Indian stock market benchmark Sensex today zoomed 950 points to end near the historic level of 60,000. However, the massive rally in Sensex from March lows of last year – without any significant correction in between – has made some analysts cautious.
“All previous bull markets in India – 1992-92, 1994, 1998-2000, 2003-07 – had big corrections of 5%, 10%, even 20%. But not now so far. But this will change and the market will correct, perhaps soon, since valuations are hard to justify,” said V K Vijayakumar, Chief Investment Strategist at Geojit Financial Services.
“This ferocious bull market continues to baffle both bears and bulls. Stock markets are all about ups and downs. But this bull market has been an almost one-way street for almost 18 months now. More importantly, this is almost a global phenomenon with China, Hong Kong and a few other countries being the exceptions. The mother market US is leading from the front, ignoring even tapering indications from the Fed,” he said.
“Amateurish money of retail investors is now dominating over the smart money of institutional investors. This may change when FIIs turn into major sellers. We don’t know now when and what might trigger that. Taking some money off the table may not be a bad idea even while riding this bull,” he added.
On Wednesday, the Federal Reserve kept interest rates unchanged but signaled that it’s on track to start scaling back asset purchases this year. However, in some comfort for investors, the US central bank left the door open to extend stimulus if the economy needs it.
After scaling a new peak of 59,957.25 during the day, the 30-share Sensex settled 958 higher at an all-time high of 59,885.36. Similarly, the broader NSE Nifty soared 1.57% to its new closing peak of 17,822.95. It touched an intra-day record of 17,843.90.
Global markets were also higher too.

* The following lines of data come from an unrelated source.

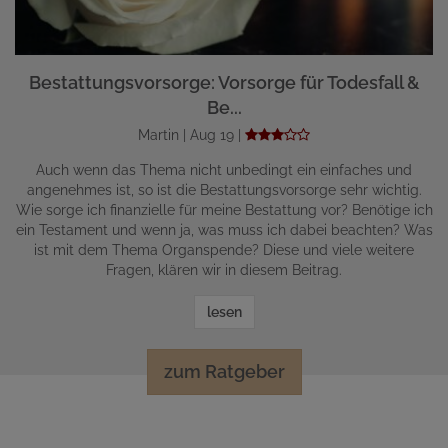
Bestattungsvorsorge: Vorsorge für Todesfall &
Be...
Martin | Aug 19 |
Auch wenn das Thema nicht unbedingt ein einfaches und
angenehmes ist, so ist die Bestattungsvorsorge sehr wichtig.
Wie sorge ich finanzielle für meine Bestattung vor? Benötige ich
ein Testament und wenn ja, was muss ich dabei beachten? Was
ist mit dem Thema Organspende? Diese und viele weitere
Fragen, klären wir in diesem Beitrag.
lesen
zum Ratgeber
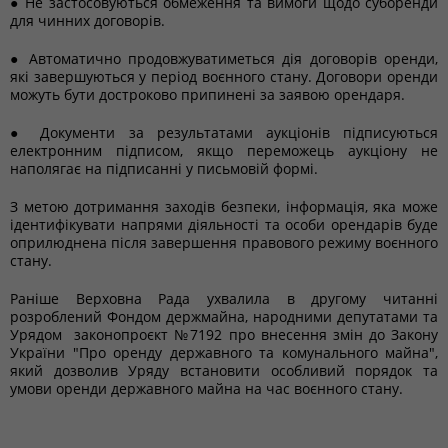
● Не застосовуються обмеження та вимоги щодо суборенди
для чинних договорів.
● Автоматично продовжуватиметься дія договорів оренди,
які завершуються у період воєнного стану. Договори оренди
можуть бути достроково припинені за заявою орендаря.
● Документи за результатами аукціонів підписуються
електронним підписом, якщо переможець аукціону не
наполягає на підписанні у письмовій формі.
З метою дотримання заходів безпеки, інформація, яка може
ідентифікувати напрями діяльності та особи орендарів буде
оприлюднена після завершення правового режиму воєнного
стану.
Раніше Верховна Рада ухвалила в другому читанні
розроблений Фондом держмайна, народними депутатами та
Урядом законопроєкт №7192 про внесення змін до Закону
України "Про оренду державного та комунального майна",
який дозволив Уряду встановити особливий порядок та
умови оренди державного майна на час воєнного стану.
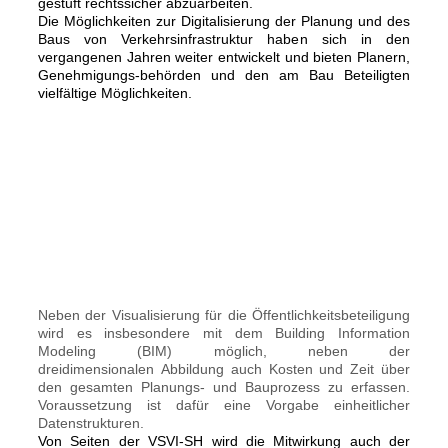
gestuft rechtssicher abzuarbeiten.
Die Möglichkeiten zur Digitalisierung der Planung und des
Baus von Verkehrsinfrastruktur haben sich in den
vergangenen Jahren weiter entwickelt und bieten Planern,
Genehmigungs-behörden und den am Bau Beteiligten
vielfältige Möglichkeiten.
Neben der Visualisierung für die Öffentlichkeitsbeteiligung
wird es insbesondere
mit dem Building Information
Modeling (BIM) möglich, neben der
dreidimensionalen
Abbildung auch Kosten und Zeit über
den gesamten Planungs- und Bauprozess
zu erfassen.
Voraussetzung ist dafür eine Vorgabe einheitlicher
Datenstrukturen.
Von Seiten der VSVI-SH wird die Mitwirkung auch der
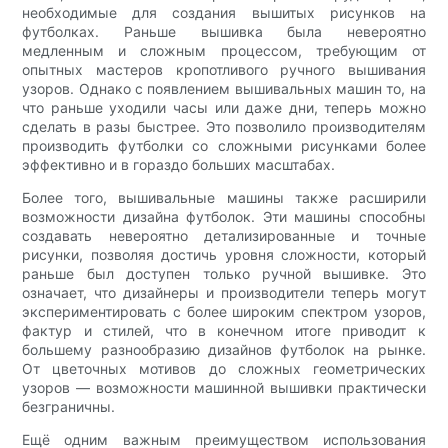
необходимые для создания вышитых рисунков на
футболках. Раньше вышивка была невероятно
медленным и сложным процессом, требующим от
опытных мастеров кропотливого ручного вышивания
узоров. Однако с появлением вышивальных машин то, на
что раньше уходили часы или даже дни, теперь можно
сделать в разы быстрее. Это позволило производителям
производить футболки со сложными рисунками более
эффективно и в гораздо больших масштабах.
Более того, вышивальные машины также расширили
возможности дизайна футболок. Эти машины способны
создавать невероятно детализированные и точные
рисунки, позволяя достичь уровня сложности, который
раньше был доступен только ручной вышивке. Это
означает, что дизайнеры и производители теперь могут
экспериментировать с более широким спектром узоров,
фактур и стилей, что в конечном итоге приводит к
большему разнообразию дизайнов футболок на рынке.
От цветочных мотивов до сложных геометрических
узоров — возможности машинной вышивки практически
безграничны.
Ещё одним важным преимуществом использования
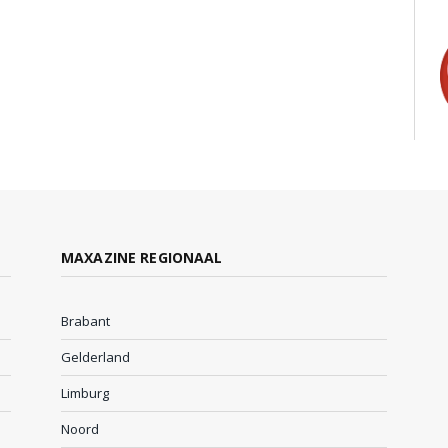
MAXAZINE REGIONAAL
Brabant
Gelderland
Limburg
Noord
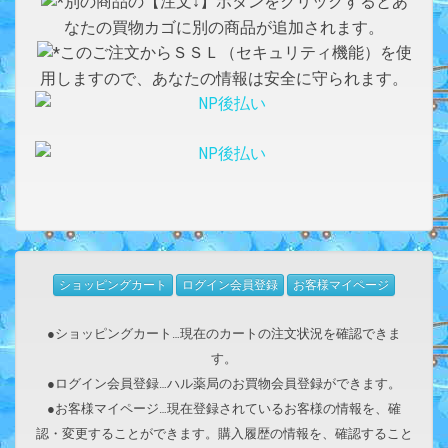
別の商品の【注文↓】ボタンをクリックするとあ
なたの買物カゴに別の商品が追加されます。
このご注文からＳＳＬ（セキュリティ機能）を使
用しますので、あなたの情報は安全に守られます。
ショッピングカート
ログイン会員登録
お客様マイページ
●ショッピングカート…現在のカートの注文状況を確認できま
す。
●ログイン会員登録…ハル薬局のお買物会員登録ができます。
●お客様マイページ…現在登録されているお客様の情報を、確
認・変更することができます。購入履歴の情報を、確認すること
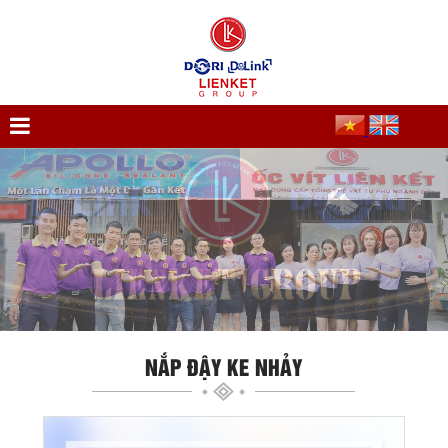
NẮP ĐẬY KE NHẢY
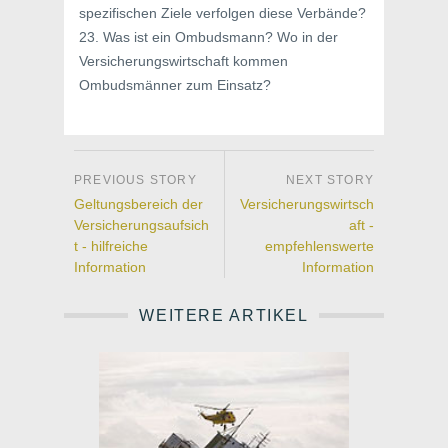
spezifischen Ziele verfolgen diese Verbände?
23. Was ist ein Ombudsmann? Wo in der
Versicherungswirtschaft kommen
Ombudsmänner zum Einsatz?
Geltungsbereich der
Versicherungswirtsch
Versicherungsaufsich
aft -
t - hilfreiche
empfehlenswerte
Information
Information
WEITERE ARTIKEL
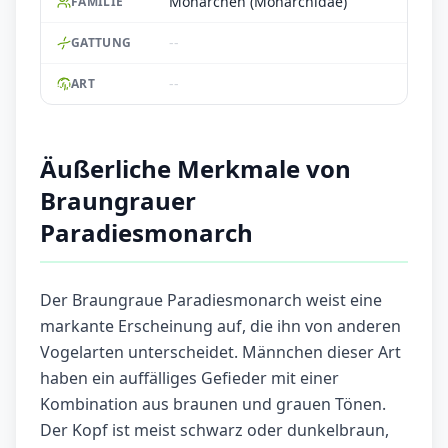
Monarchen (Monarchidae)
FAMILIE
--
GATTUNG
--
ART
Äußerliche Merkmale von
Braungrauer
Paradiesmonarch
Der Braungraue Paradiesmonarch weist eine
markante Erscheinung auf, die ihn von anderen
Vogelarten unterscheidet. Männchen dieser Art
haben ein auffälliges Gefieder mit einer
Kombination aus braunen und grauen Tönen.
Der Kopf ist meist schwarz oder dunkelbraun,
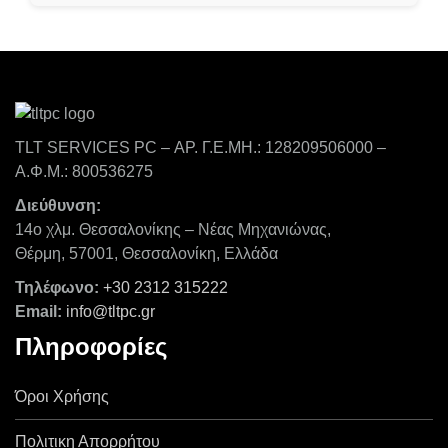
TLT SERVICES PC – ΑΡ. Γ.Ε.ΜΗ.: 128209506000 –
Α.Φ.Μ.: 800536275
Διεύθυνση:
14ο χλμ. Θεσσαλονίκης – Νέας Μηχανιώνας,
Θέρμη, 57001, Θεσσαλονίκη, Ελλάδα
Τηλέφωνο:
+30 2312 315222
Email:
info@tltpc.gr
Πληροφορίες
Όροι Χρήσης
Πολιτικη Απορρήτου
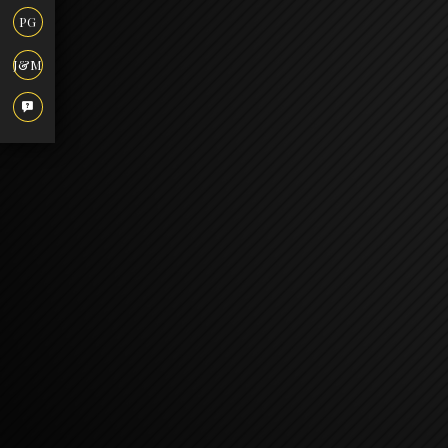
PG
J&M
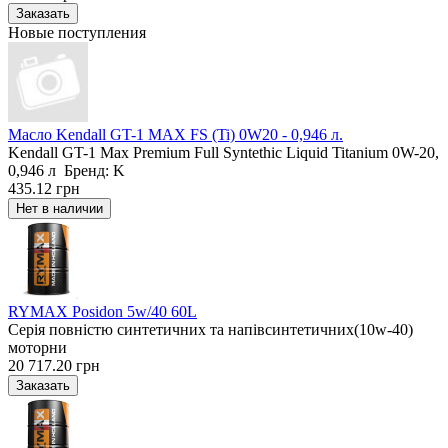
Новые поступления
Масло Kendall GT-1 MAX FS (Ti) 0W20 - 0,946 л.
Kendall GT-1 Max Premium Full Syntethic Liquid Titanium 0W-20,
0,946 л Бренд: K
435.12 грн
RYMAX Posidon 5w/40 60L
Серія повністю синтетичних та напівсинтетичних(10w-40)
моторни
20 717.20 грн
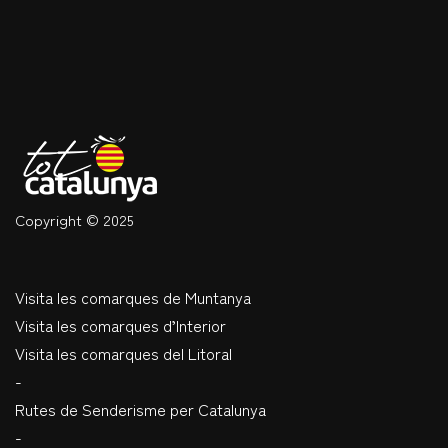
Copyright © 2025
Visita les comarques de Muntanya
Visita les comarques d’Interior
Visita les comarques del Litoral
-
Rutes de Senderisme per Catalunya
-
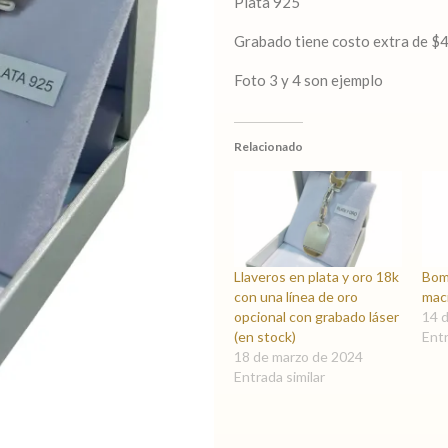
Plata 925
Grabado tiene costo extra de $
Foto 3 y 4 son ejemplo
Relacionado
Llaveros en plata y oro 18k
Bomb
con una línea de oro
mac
opcional con grabado láser
14 
(en stock)
Entr
18 de marzo de 2024
Entrada similar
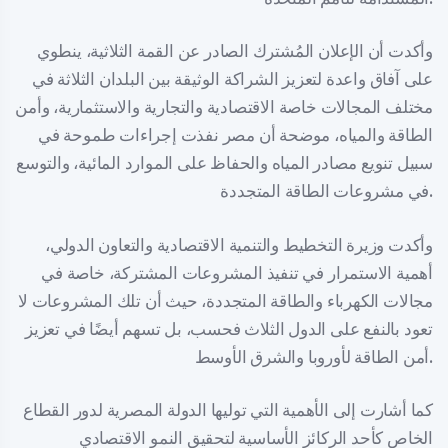
وأكدت أن الإعلان المُشترك الصادر عن القمة الثلاثية، ينطوي
على آفاق واعدة لتعزيز الشراكة الوثيقة بين البلدان الثلاثة في
مختلف المجالات خاصة الاقتصادية والتجارية والاستثمارية، وأمن
الطاقة والمياه، موضحة أن مصر نفذت إجراءات طموحة في
سبيل تنويع مصادر المياه والحفاظ على الموارد المائية، والتوسع
في مشروعات الطاقة المتجددة.
وأكدت وزيرة التخطيط والتنمية الاقتصادية والتعاون الدولي،
أهمية الاستمرار في تنفيذ المشروعات المشتركة، خاصة في
مجالات الكهرباء والطاقة المتجددة، حيث أن تلك المشروعات لا
تعود بالنفع على الدول الثلاث فحسب، بل تسهم أيضًا في تعزيز
أمن الطاقة لأوروبا والشرق الأوسط.
كما أشارت إلى الأهمية التي توليها الدولة المصرية لدور القطاع
الخاص كأحد الركائز الأساسية لتحقيق النمو الاقتصادي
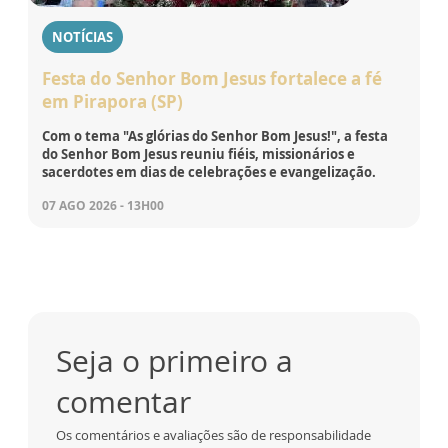
NOTÍCIAS
Festa do Senhor Bom Jesus fortalece a fé
em Pirapora (SP)
Com o tema "As glórias do Senhor Bom Jesus!", a festa
do Senhor Bom Jesus reuniu fiéis, missionários e
sacerdotes em dias de celebrações e evangelização.
07 AGO 2026 - 13H00
Seja o primeiro a
comentar
Os comentários e avaliações são de responsabilidade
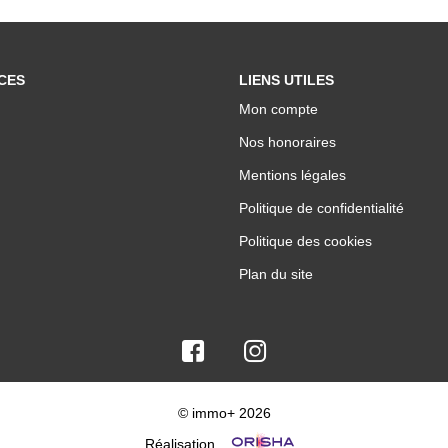
CES
LIENS UTILES
Mon compte
Nos honoraires
Mentions légales
Politique de confidentialité
Politique des cookies
Plan du site
© immo+ 2026
Réalisation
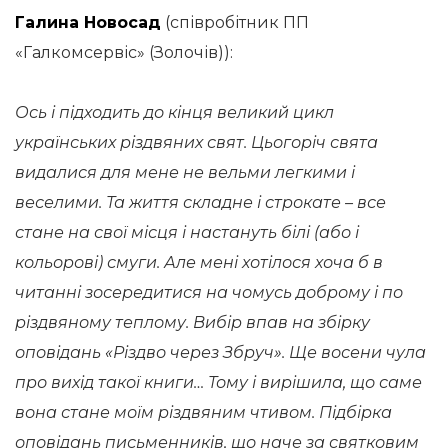
Галина Новосад
(співробітник ПП
«Галкомсервіс» (Золочів)):
Ось і підходить до кінця великий цикл
українських різдвяних свят. Цьогоріч свята
видалися для мене не вельми легкими і
веселими. Та життя складне і строкате – все
стане на свої місця і настануть білі (або і
кольорові) смуги. Але мені хотілося хоча б в
читанні зосередитися на чомусь доброму і по
різдвяному теплому. Вибір впав на збірку
оповідань «Різдво через Збруч». Ще восени чула
про вихід такої книги… Тому і вирішила, що саме
вона стане моїм різдвяним чтивом. Підбірка
оповідань письменників, що наче за святковим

Concerns about potential spillover from Evergrande’s woes into the wider financial system triggered volatility in equity markets in recent weeks.
Santosh Meena, Head of Research, Swastika Investmart, said: “Our market is in a roaring bulls market and outperforming global peers where the market took minor correction as a buying opportunity. The recent correction was driven by China’s Evergrande issue and this matter is easing for time being therefore we are seeing a short-covering rally across the globe. The outcome of the Fed meeting is not favorable for the equity market as Fed has mentioned the timeline of bond tapering but the global markets had already corrected ahead of this meeting so we are seeing a short-covering rally because the market likes clarity instead of uncertainty.”
Besides, “the Indian market has its own positive factors like unlocking, strong growth in the real estate sector, good monsoon, positive developments in government policy, and investor’s confidence. The growth momentum in the real estate sector is boosting the sentiment because it has a ripple effect on multiple sectors,” he said. The Nifty realty index today surged 9%.
Mr Meena however has a word of caution. “It will be important to see global markets’ behavior from here and if they remain calm then our market may continue its outperformance where 18000 & 60000 are the psychological hurdle for Nifty and Sensex respectively however if global markets start to fall once again then we can expect profit booking in our market as well,” he said.
Devang Mehta, Head – Equity Advisory, Centrum Broking, said liquidity remains extremely strong which is supporting Indian markets.
“The rally today was symbolic of the prevailing strong sentiment locally on the back of reduction in covid cases and the strong vaccination numbers. With improvement in economic activity & the optimism around the capex cycle revival, the earnings trajectory for India Inc will naturally get a big boost. Most of the companies which are market leaders in their respective domains have seen operating efficiencies & productivity improve & also been able to reduce debt with prominent gain in market share as well. Liquidity remains extremely strong, be it foreign portfolio investors, local mutual funds, insurance companies, family offices, HNI’s or even the retail investors,” he said.